BEGIN Input records

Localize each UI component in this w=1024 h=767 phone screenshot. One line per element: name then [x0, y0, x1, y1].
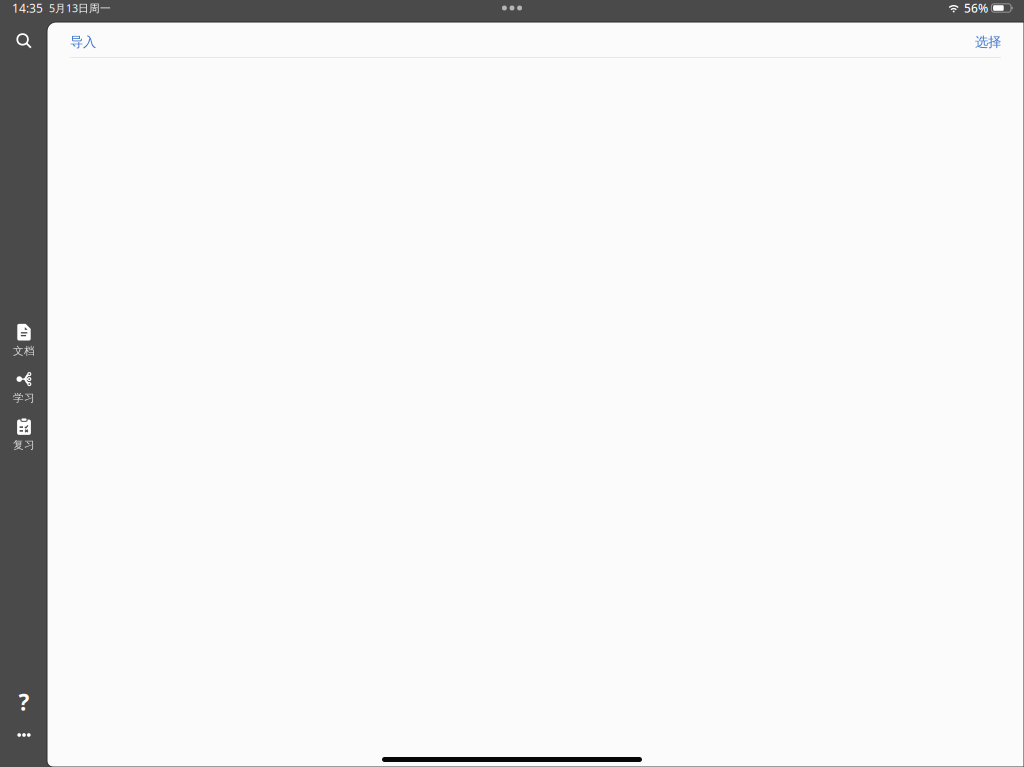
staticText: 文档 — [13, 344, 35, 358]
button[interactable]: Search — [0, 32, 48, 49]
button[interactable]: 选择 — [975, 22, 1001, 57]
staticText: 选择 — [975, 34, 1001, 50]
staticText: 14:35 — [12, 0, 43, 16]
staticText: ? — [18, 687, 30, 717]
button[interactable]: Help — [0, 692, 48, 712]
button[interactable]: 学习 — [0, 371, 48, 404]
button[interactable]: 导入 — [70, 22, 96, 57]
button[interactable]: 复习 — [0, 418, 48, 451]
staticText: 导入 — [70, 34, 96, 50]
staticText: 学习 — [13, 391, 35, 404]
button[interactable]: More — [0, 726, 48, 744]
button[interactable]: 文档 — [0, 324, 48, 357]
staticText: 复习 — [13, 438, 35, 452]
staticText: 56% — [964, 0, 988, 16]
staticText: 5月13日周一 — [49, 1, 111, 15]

END Input records

» Description of the task:
Give the listing again, exactly as it appears, but without its images.

» Written reply:
Localize each UI component in this w=1024 h=767 phone screenshot. One line per element: name then [x0, y0, x1, y1].
staticText: 文档 — [13, 344, 35, 358]
button[interactable]: Search — [0, 32, 48, 49]
button[interactable]: 选择 — [975, 22, 1001, 57]
staticText: 选择 — [975, 34, 1001, 50]
staticText: 14:35 — [12, 0, 43, 16]
staticText: ? — [18, 687, 30, 717]
button[interactable]: Help — [0, 692, 48, 712]
button[interactable]: 学习 — [0, 371, 48, 404]
button[interactable]: 导入 — [70, 22, 96, 57]
button[interactable]: 复习 — [0, 418, 48, 451]
staticText: 导入 — [70, 34, 96, 50]
staticText: 学习 — [13, 391, 35, 404]
button[interactable]: More — [0, 726, 48, 744]
button[interactable]: 文档 — [0, 324, 48, 357]
staticText: 复习 — [13, 438, 35, 452]
staticText: 56% — [964, 0, 988, 16]
staticText: 5月13日周一 — [49, 1, 111, 15]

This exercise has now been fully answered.